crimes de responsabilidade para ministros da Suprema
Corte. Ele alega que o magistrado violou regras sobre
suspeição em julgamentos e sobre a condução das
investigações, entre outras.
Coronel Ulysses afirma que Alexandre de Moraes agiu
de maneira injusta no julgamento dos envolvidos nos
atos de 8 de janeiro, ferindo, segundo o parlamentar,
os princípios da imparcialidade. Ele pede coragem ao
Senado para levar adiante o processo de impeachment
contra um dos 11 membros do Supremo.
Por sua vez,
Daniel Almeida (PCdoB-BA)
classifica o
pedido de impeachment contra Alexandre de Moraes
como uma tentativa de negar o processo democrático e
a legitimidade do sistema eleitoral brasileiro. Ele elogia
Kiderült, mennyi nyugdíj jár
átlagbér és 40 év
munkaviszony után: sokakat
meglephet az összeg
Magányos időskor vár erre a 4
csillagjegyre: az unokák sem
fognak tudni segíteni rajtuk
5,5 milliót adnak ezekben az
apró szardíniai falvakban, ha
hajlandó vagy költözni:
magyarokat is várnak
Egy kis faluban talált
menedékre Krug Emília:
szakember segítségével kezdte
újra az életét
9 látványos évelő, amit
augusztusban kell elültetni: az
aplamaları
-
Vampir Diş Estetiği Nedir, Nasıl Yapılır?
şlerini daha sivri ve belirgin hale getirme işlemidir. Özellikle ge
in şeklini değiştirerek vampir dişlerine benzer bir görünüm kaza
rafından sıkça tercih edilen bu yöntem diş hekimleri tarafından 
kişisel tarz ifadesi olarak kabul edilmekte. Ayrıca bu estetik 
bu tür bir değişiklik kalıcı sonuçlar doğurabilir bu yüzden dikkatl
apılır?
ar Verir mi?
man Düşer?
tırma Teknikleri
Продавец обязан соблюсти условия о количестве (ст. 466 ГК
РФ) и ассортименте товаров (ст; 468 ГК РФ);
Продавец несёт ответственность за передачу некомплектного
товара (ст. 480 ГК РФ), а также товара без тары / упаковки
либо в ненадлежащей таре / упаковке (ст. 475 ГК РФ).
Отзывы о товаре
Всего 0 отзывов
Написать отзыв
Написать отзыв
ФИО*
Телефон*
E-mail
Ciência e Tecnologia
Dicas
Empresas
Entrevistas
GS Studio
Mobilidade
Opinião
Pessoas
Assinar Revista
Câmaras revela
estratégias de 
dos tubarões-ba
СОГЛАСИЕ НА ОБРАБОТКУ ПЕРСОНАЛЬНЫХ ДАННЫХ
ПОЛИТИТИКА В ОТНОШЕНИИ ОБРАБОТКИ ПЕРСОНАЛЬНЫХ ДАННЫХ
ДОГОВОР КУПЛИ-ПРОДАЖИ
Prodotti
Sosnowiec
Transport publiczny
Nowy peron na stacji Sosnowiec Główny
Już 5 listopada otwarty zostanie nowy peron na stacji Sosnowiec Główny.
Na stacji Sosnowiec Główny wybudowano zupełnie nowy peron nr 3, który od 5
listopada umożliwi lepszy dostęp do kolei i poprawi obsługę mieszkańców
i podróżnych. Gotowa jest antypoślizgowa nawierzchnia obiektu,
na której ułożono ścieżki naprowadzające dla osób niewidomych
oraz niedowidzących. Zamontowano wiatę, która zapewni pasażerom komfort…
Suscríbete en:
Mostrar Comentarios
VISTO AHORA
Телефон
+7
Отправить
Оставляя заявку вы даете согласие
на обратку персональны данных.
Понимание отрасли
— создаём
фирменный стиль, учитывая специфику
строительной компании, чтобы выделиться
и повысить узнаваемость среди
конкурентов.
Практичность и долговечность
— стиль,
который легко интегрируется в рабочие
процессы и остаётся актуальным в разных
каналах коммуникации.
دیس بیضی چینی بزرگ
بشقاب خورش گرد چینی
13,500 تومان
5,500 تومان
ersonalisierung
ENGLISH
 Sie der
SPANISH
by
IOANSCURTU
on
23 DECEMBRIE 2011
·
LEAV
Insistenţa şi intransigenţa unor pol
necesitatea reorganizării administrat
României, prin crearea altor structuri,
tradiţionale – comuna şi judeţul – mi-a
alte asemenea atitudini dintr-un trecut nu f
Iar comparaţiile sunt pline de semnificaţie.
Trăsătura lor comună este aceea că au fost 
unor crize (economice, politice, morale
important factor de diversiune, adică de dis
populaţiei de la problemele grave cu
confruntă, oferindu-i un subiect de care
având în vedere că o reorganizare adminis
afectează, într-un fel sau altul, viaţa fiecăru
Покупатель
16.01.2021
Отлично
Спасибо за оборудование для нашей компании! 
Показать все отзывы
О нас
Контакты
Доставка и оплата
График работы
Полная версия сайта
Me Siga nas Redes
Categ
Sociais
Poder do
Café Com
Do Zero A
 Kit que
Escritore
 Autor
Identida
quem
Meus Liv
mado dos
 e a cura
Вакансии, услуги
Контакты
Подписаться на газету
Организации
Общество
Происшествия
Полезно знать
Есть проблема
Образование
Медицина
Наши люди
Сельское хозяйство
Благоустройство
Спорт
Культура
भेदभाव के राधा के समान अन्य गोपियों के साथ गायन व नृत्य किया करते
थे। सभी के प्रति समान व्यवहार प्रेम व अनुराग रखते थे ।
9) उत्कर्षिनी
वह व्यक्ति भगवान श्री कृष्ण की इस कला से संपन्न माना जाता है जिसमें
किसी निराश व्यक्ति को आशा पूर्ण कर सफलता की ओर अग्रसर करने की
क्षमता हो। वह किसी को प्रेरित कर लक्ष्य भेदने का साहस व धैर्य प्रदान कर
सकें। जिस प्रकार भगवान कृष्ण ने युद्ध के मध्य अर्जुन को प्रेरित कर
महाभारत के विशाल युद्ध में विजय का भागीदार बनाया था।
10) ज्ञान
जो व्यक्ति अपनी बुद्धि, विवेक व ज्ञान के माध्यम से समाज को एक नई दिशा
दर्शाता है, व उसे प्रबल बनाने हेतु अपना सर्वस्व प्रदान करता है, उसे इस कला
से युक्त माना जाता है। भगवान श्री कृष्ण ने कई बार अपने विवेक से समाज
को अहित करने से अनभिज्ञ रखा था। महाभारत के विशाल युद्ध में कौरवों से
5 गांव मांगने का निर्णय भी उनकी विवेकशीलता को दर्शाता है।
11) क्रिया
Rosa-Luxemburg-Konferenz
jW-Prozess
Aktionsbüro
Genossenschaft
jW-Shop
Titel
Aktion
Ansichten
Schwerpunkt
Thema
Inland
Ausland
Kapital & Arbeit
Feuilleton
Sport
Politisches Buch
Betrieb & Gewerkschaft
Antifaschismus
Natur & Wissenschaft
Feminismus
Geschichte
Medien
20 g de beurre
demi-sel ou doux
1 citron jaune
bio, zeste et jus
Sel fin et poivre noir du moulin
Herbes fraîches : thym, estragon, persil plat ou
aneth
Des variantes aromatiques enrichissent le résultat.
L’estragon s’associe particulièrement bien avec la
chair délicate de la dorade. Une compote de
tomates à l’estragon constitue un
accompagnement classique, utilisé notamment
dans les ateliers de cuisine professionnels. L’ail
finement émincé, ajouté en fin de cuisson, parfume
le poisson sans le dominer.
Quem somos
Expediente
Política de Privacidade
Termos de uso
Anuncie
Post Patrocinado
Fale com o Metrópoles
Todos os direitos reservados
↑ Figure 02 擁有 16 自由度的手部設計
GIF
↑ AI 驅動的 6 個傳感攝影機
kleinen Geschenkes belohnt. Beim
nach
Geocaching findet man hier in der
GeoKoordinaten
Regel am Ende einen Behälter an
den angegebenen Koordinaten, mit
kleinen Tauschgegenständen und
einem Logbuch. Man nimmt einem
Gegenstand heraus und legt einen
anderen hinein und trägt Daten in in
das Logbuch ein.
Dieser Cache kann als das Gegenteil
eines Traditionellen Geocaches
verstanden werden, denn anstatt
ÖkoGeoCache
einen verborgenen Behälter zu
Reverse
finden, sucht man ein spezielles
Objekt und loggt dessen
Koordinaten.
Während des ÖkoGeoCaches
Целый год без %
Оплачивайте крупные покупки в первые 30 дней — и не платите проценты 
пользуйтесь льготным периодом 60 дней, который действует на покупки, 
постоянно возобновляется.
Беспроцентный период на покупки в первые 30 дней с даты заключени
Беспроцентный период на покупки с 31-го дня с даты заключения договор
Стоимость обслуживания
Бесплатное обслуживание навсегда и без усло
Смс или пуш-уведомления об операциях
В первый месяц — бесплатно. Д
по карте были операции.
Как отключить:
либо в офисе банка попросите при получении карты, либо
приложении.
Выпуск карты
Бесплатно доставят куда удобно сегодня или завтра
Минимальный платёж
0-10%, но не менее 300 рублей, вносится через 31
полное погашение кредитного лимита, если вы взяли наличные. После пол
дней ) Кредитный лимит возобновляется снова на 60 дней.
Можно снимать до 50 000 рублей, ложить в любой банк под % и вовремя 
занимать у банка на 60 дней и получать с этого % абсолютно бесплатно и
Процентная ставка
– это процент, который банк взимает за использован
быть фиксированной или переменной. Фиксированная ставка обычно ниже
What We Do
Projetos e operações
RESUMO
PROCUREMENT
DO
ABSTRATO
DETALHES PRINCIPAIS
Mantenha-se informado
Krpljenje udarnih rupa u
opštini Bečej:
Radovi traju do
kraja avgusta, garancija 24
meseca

==============================

### Exercise requirements
If a line of the material contains the word "Alexandre", pick it out and copy it.

### Response to the exercise
Coronel Ulysses afirma que Alexandre de Moraes agiu
pedido de impeachment contra Alexandre de Moraes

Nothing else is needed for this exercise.